5. 4. Discussion of Results

This study indicate, that MCPA produce adverse effect in liver and testes. Occurrence of inflammatory changes in liver was most common in males from high dose group. They were smaller at high dose group in female dogs. The incidence of liver lesions was decreased in lower dose groups. In the control group they were minimal frequency. Similar histopathologic changes were observed in liver dogs treated with 2,4-D. Decrease testes weights at high dose level in testis right minus 17% and testis left minus 23% versus control were registered. This fact correlated with the focal testicular atrophy, loss of spermatogenic cells and fusion of spermatids to form multinucleate giant cells in testes. Small focal absence of spermatogenic cells was observed in male of lower dose group and in satellite high dose group, too. MCPA had adverse effect on development of spermiogenesis. Ovarian cysts were observed in two females from control group and in one female from low dose group. Lutein cysts or cystic corpora lutea are occasionally found in the ovaries of several species, especially the dog. They are most often found in nulliparous bitches. The pathogenic mechanism involved in the production of lutein cysts is not known. Inclusion cysts arise from ovarian surface epithelium. Microscopically they are variable in size and consist of a single loculated fluid-filled space usually lined by a single layer of flattened epithelial cells. Inclusion cysts are more commonly found in older individuals. The finding of focal calcification in the kidneys in animals of the control group were found as well as in the treated animals. The nature and frequency of these lesions in the females from the highest dose group were similar to control group. Renal calcifications in the dogs may be seen in animals in which there is no other concurrent renal changes. Focal mineralization in the medulla is a frequent finding in the rat, dog and cat and may occasionally be seen in other species of laboratory animals. The pathogenesis of their development and their relationship to renal calculi, however, has not been clearly defined. They were not related to the effect of test substances. In the pathomorfologic examination of other organs and tissues from dogs non extensive changes were stated. These changes appeared in the organs of dogs from control groups most often.
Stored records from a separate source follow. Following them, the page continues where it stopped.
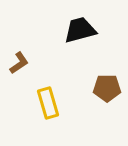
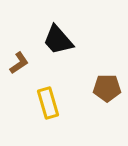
black trapezoid: moved 22 px left, 10 px down; rotated 116 degrees counterclockwise
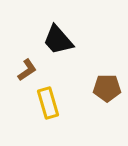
brown L-shape: moved 8 px right, 7 px down
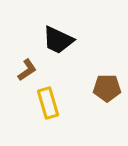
black trapezoid: rotated 24 degrees counterclockwise
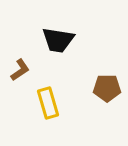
black trapezoid: rotated 16 degrees counterclockwise
brown L-shape: moved 7 px left
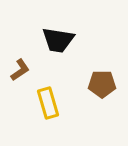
brown pentagon: moved 5 px left, 4 px up
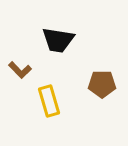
brown L-shape: rotated 80 degrees clockwise
yellow rectangle: moved 1 px right, 2 px up
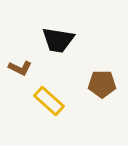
brown L-shape: moved 2 px up; rotated 20 degrees counterclockwise
yellow rectangle: rotated 32 degrees counterclockwise
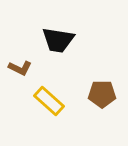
brown pentagon: moved 10 px down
Applicant's summary and conclusion

Executive summary:

CONCLUSION

For a consideration acquired from this study, it may be stated:

·        there were no deaths during the study

·        mean body weight of doses groups were similar to those of control

·        the test substance MCPA had no effect on hematological parameters

·        obtained results from biochemical examinations indicated that target organs are liver and kidney

·        inflammatory changes in liver and focal adverse effect on development of spermiogenesis

·        the NOAEL (no-observed-adverse-effect-level) of MCPA in oral administration to Beagle dogs for 90 days is under1 mg*kg^-1/day.